(Collection entries)
● ● ● ● ● ● ●

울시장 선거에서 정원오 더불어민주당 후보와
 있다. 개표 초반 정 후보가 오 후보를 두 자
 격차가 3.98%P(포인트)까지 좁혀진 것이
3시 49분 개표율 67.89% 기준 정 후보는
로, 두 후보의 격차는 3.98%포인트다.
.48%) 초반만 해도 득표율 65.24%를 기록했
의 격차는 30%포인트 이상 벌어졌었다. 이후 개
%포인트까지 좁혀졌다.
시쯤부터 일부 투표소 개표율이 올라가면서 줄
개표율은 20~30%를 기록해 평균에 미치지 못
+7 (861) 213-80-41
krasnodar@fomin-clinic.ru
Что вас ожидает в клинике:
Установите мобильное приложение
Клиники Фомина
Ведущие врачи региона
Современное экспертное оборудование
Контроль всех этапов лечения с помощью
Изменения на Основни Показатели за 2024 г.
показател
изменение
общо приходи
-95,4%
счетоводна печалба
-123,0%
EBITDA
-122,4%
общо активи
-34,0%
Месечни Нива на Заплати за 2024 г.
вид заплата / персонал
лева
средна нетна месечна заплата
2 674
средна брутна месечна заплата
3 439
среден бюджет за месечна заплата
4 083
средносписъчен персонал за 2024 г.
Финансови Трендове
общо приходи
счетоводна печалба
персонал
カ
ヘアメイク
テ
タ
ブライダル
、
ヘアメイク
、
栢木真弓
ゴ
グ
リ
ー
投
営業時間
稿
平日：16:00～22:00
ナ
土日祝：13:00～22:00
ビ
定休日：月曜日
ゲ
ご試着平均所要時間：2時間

● ● ● ● ● ● ●

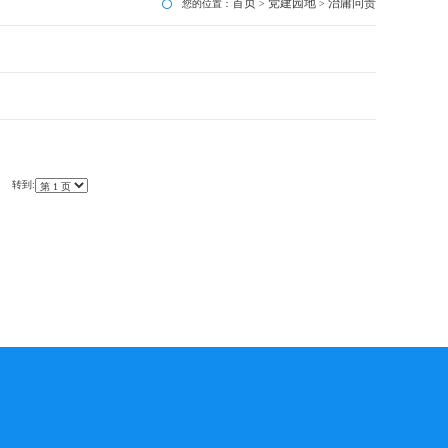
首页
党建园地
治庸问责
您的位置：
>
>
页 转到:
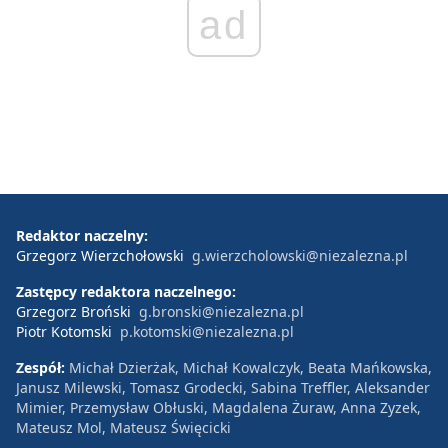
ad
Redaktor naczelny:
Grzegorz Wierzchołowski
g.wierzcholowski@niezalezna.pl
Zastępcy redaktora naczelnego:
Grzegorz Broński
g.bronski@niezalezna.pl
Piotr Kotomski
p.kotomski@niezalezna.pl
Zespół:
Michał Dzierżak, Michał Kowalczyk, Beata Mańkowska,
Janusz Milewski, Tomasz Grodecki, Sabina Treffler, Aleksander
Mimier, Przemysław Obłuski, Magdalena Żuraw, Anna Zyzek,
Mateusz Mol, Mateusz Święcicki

● ● ● ● ● ● ●

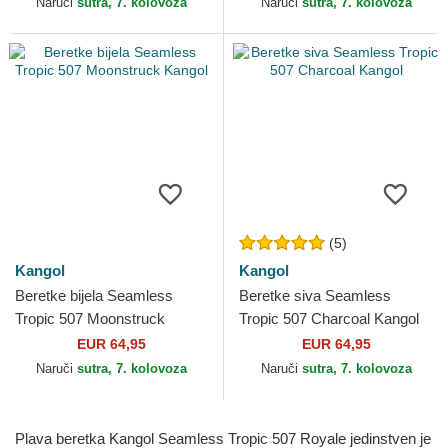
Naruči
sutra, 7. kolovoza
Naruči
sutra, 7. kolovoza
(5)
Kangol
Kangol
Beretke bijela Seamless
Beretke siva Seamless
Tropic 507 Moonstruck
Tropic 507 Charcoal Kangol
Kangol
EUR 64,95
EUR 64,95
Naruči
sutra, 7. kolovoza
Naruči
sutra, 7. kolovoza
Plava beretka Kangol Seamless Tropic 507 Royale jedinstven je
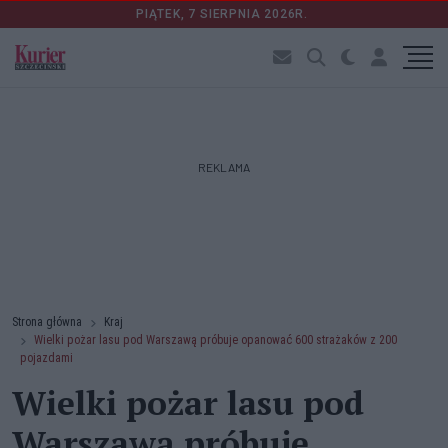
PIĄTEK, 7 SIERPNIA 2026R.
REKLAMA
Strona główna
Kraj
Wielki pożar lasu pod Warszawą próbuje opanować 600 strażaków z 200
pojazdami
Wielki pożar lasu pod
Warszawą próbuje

● ● ● ● ● ● ●

WORK INSTRUCTION: Spot every line in the entries that includes the word "Beretke", and copy each one out.

EXPECTED ANSWER:
Beretke bijela Seamless
Beretke siva Seamless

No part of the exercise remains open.